Assignment: When a line in the listing below contains the word "québécois", return a copy of that line.

= = = =

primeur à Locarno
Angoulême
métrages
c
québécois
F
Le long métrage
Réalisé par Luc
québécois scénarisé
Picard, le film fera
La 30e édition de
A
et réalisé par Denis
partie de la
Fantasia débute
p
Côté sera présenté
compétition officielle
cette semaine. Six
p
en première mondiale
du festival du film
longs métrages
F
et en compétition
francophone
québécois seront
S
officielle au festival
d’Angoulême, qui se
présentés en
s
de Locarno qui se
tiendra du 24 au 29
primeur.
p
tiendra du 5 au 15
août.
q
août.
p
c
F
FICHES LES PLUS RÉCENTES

= = = =

Exercise output:
québécois
québécois scénarisé
québécois seront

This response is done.